Digital technologies have offered the user opportunities and power to determine what they want to consume. Although this impacts professional journalistic values and modes of operation, the rise of consumer involvement and to some extent power to prosumers, and in the process circumvent vested interests of media owners, advertisers and others. These prosumers are now more proactive, active and questioning of journalism and media.
Despite the growth of consumer participation in media productions and especially journalism, there are numerous concerns that have eroded professional values. The credibility and reliability of information generated by citizens practising citizen journalism is often in doubt although sometimes even established mainstream media use content generated by audiences.
The rise of YouTube, Twitter, Facebook and other social media is seen as typical examples of user-participation. As mentioned above, the attendant symbiotic relationship and discipleship developed from such strategies leads to brand loyalty which is important as competition for audiences and revenue intensifies.
The growth of the media industry, notwithstanding media industry watchers, regulators and moral police have begun to worry about content vis-à-vis societal morals which they observe is increasingly corrupted due to lack of strict controls oftentimes applied to traditional media. The democratic nature of mobile and citizen journalism means producers of these new forms of journalism and media products are not regulated by particular legal or even cultural censures and considerations. Indeed, if mobile phones are not used by scammers and criminals to fleece unsuspecting innocent users and even gullible people, pornographic content and other such texts delivered to mobile handsets have moralists worried as these do not conform to societal values.
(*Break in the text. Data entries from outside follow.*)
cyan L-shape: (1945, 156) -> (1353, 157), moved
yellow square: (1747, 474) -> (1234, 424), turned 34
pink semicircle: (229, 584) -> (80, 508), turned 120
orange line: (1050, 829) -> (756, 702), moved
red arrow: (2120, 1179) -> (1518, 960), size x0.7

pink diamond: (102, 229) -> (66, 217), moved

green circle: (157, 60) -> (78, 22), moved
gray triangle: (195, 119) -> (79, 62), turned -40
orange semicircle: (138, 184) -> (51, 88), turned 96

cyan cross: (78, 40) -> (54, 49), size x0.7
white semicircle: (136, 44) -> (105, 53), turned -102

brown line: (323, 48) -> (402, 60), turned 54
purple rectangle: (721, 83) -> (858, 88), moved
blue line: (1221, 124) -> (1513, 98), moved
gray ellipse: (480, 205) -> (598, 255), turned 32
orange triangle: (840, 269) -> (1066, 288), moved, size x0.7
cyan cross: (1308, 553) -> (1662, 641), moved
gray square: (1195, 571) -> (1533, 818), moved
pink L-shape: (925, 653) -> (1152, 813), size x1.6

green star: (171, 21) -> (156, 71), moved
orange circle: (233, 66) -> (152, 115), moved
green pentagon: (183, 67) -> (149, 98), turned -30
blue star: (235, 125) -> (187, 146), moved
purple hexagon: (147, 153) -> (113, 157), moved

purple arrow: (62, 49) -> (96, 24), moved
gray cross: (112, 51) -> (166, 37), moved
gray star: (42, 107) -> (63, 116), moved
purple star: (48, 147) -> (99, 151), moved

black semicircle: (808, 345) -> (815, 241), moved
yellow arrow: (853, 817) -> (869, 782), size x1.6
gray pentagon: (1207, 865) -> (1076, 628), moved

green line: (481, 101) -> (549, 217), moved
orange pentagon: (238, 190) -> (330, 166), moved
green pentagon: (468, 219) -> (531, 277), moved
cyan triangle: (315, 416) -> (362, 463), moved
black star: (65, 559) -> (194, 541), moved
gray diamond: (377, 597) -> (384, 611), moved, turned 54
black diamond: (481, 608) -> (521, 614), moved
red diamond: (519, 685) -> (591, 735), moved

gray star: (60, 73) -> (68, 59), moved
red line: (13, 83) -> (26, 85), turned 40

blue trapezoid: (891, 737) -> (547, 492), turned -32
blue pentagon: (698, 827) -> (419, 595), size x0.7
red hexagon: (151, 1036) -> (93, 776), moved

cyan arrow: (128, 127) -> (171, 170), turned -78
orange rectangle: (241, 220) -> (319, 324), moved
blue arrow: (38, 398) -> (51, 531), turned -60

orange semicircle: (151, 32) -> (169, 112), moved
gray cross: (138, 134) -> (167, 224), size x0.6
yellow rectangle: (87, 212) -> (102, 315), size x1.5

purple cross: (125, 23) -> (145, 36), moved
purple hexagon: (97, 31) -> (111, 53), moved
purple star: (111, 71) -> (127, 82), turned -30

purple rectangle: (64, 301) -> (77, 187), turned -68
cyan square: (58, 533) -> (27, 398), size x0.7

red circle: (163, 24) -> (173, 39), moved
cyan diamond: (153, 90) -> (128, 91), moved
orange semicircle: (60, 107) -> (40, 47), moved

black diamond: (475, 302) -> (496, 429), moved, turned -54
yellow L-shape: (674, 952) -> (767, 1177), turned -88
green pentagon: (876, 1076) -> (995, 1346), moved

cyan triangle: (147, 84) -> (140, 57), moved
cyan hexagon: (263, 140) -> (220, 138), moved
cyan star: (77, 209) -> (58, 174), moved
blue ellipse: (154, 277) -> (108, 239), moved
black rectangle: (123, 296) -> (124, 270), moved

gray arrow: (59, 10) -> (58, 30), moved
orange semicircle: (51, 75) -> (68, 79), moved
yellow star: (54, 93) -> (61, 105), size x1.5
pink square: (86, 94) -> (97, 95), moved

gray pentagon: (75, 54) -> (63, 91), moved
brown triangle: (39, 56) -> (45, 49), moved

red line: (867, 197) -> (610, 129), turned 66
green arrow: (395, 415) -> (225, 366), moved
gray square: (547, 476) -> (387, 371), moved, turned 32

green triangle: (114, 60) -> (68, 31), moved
In addition, the media choices available as a result of commercial and market demands and pressures are pushing media towards sensationalism, as the news agenda is now increasingly determined by its potential for generating revenue. This undoubtedly affects the way media behave and what they avail to consumers especially those who desire content that might not subscribe to prescribed legal, cultural or societal requirements. Besides, it has become easier for prosumers to circumvent regulators and moral police because content is demand driven and might not be on the mass market.
Unlike traditional media such as television, radio and print that would be easy to regulate and police, mobile media offers opportunities to beat regulation and control.
2.4 Social Media as a Field of Study in Media Training Institutions
The study noted that social media was not taken as a serious field of study by media training institutions. While those graduating from journalism and media schools may be active users of social media, the skills they possess may not suffice in the digital environment of the media industry. The development of a digital journalism specialism is key to the success of modern journalism in Kenya. The modern-day journalist must thrive in traditional journalism as well as digital journalism. Journalism training institutions should invest in multimedia labs where students can gain digital journalism skills.